He treated our pig’s stomach ulcers, arthritis, and congestive heart failure. He saved our hen’s life. And when our beloved border collie, Sally, lay dying in our bedroom, he came to our home, and while I held her and sobbed into the bedspread, he eased her out of her illness.

It’s hard to think of many people in our lives more important, more integral, or more venerated than our veterinarians. To those of us who love animals, veterinary medicine is one of the world’s noblest professions.

So it was with shock and dismay that Namibia learnt that one of its most loved vets, Dr Shepherd Sajeni had suffered a high rate of depression leading to suicide.

He seemed to have his life well-cut out. A newly renovated double-storey house in Cimbabesia, beautiful twin daughters, a new job at Unam, a loving wife and he had just registered his own vet-clinic, having ordered million-dollar equipment from South Africa.

“In fact we drove together to Cape Town to pick up my horse, Tropical Heat. He was a caring guy and came with me to the farm. The Tuesday that he committed suicide we had plans to return to the farm the next Saturday to collect semen from my stallion and sperm-bank it. The only thing he spoke ill of was the mounting workload at Unam where he had started in February this year,” said businessman and neighbour Ranga Haikali.

Dr left barely any clues to what was eating him. “We used to go to farms in Omaheke region where he would attend to sick animals and I would be busy fixing farm gates, or anything that needs welding. He really helped me get business from the farming community.

The weekend before he died we did not do much as he was busy with one horse at a farm, so we agreed to go out to the farms, the following weekend, which unfortunately became his burial weekend.

I do not believe that he committed suicide. I cannot buy that story, everything was fine. I suspect foul play,” said welder Tino Samapundo.

Samapundo’s disbelief is shared by everyone who associated with the veterinary.

Not until Lazarus Sajeni, the late doctor’s brother opens up. “He called me up on Saturday and told me he was at Ranga’s farm but wanted me to go to our mum’s grave. I did as instructed and sent him a message on Whats’ App once I was at the graveyard.

He then told me to pray for him and our family but I should try to look for answers as to why some of us are cursed. He actually said, ‘why are some of us never forgiven?’

This was the second time he was giving me mixed messages in as many weeks, so I told my wife that I would visit my brother that following Wednesday, the same day I was informed of his passing on.  I am a very spiritual person and I can certainly guarantee that whatever happened to my brother, he was not himself,” said Lazarus. That Tuesday morning Dr Sajeni had arrived home and taken a nap on the couch.

When he woke up, he asked his visiting sister to accompany him to Unam to pick up something.

We learnt that on the way to Unam, Dr Sajeni’s driving was way out of order prompting the sister to ask if he was still receiving counselling from the pastor who had once come home. At Unam, the doctor administered a cocktail of euthanasia (drugs used to put down dogs), while in conversation with his sister who assumed the syringes and the meds were for his after-hours assignments.

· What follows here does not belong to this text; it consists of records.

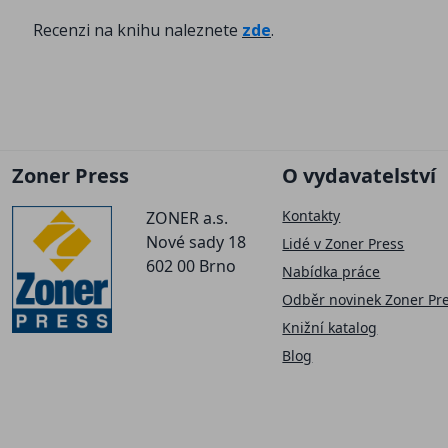
Recenzi na knihu naleznete
zde
.
Zoner Press
O vydavatelství
Kontakty
ZONER a.s.
Nové sady 18
Lidé v Zoner Press
602 00 Brno
Nabídka práce
Odběr novinek Zoner Pr
Knižní katalog
Blog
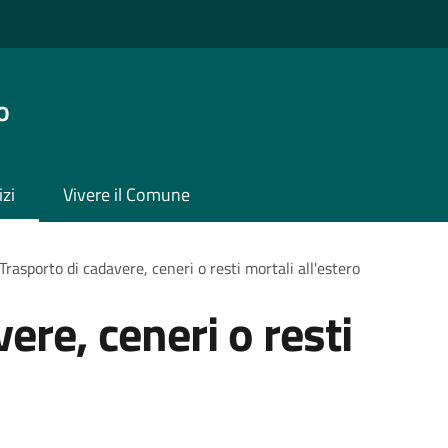
o
izi
Vivere il Comune
Trasporto di cadavere, ceneri o resti mortali all'estero
ere, ceneri o resti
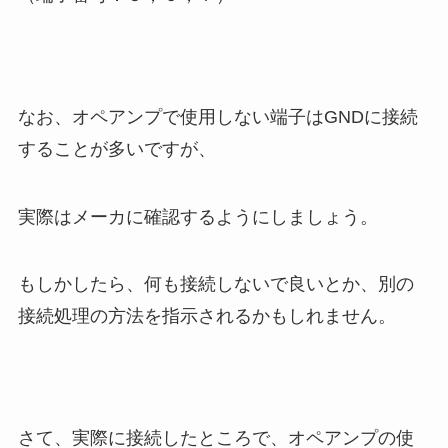
なお、オペアンプで使用しない端子はGNDに接続
することが多いですが、
実際はメーカに確認するようにしましょう。
もしかしたら、何も接続しないで良いとか、別の
接続処理の方法を指示されるかもしれません。
さて、実際に接続したところで、
オペアンプの使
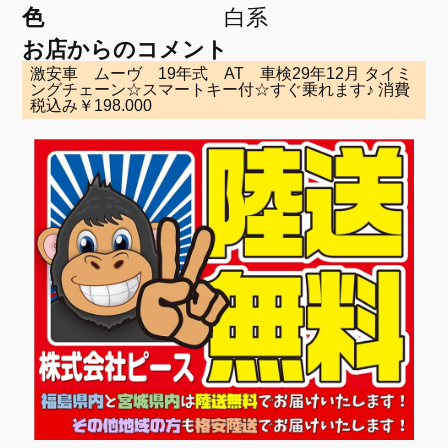
色
白系
お店からのコメント
激安車 ムーヴ 19年式 AT 車検29年12月 タイミ
ングチェーン☆スマートキー付☆すぐ乗れます♪ 消費
税込み￥198.000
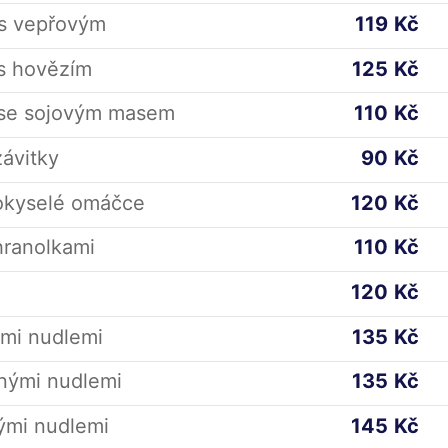
 s vepřovým
119
Kč
 s hovězím
125
Kč
 se sojovým masem
110
Kč
ávitky
90
Kč
kokyselé omáčce
120
Kč
hranolkami
110
Kč
120
Kč
ými nudlemi
135
Kč
nými nudlemi
135
Kč
ými nudlemi
145
Kč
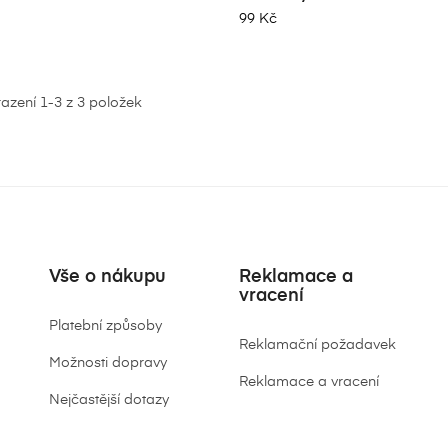


DO KOŠÍKU
DO KOŠÍKU
99 Kč
azení 1-3 z 3 položek
Vše o nákupu
Reklamace a
vracení
Platební způsoby
Reklamační požadavek
Možnosti dopravy
Reklamace a vracení
Nejčastější dotazy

“He was drinking something as they drove home and upon arriving at the gap, he was now drowsy and that is when he opened up to our sister that it was part of his suicide concoction.

A struggle ensued in the vehicle outside the gate, as my sister tried to stop him, the noise prompted his wife to come out rushing as my sister was screaming. When his wife got there he even offered her some of it.

She is the one who called her parents, family friends and the ambulance.  I still do not think he was himself through this whole process,” said Lazarus. Us Namibia is reliably informed five days before his suicide, Dr Sajeni had approached a pharmacist colleague for anti-depressants. But who would suspect a doctor who had worked 12 years at the biggest veterinary clinic in Namibia?

“Yet, that is the turning point to all this.  Anti-depressants are not given over the counter. They are prescribed by specialist doctors, and they are only given to patients at a certain stage of depression because if not done properly a patient can go into a box where the only way out is suicide,” said Dr. Joab Mudzanapabwe, a Windhoek based-psychologist.

A sneak preview into the Dr’s phone shows everything was on-point.  He rarely deleted his phone messages ever since he received the phone as a gift from Lazarus who sent it from Zimbabwe after family members protested that he was not visible on social networks because of his job.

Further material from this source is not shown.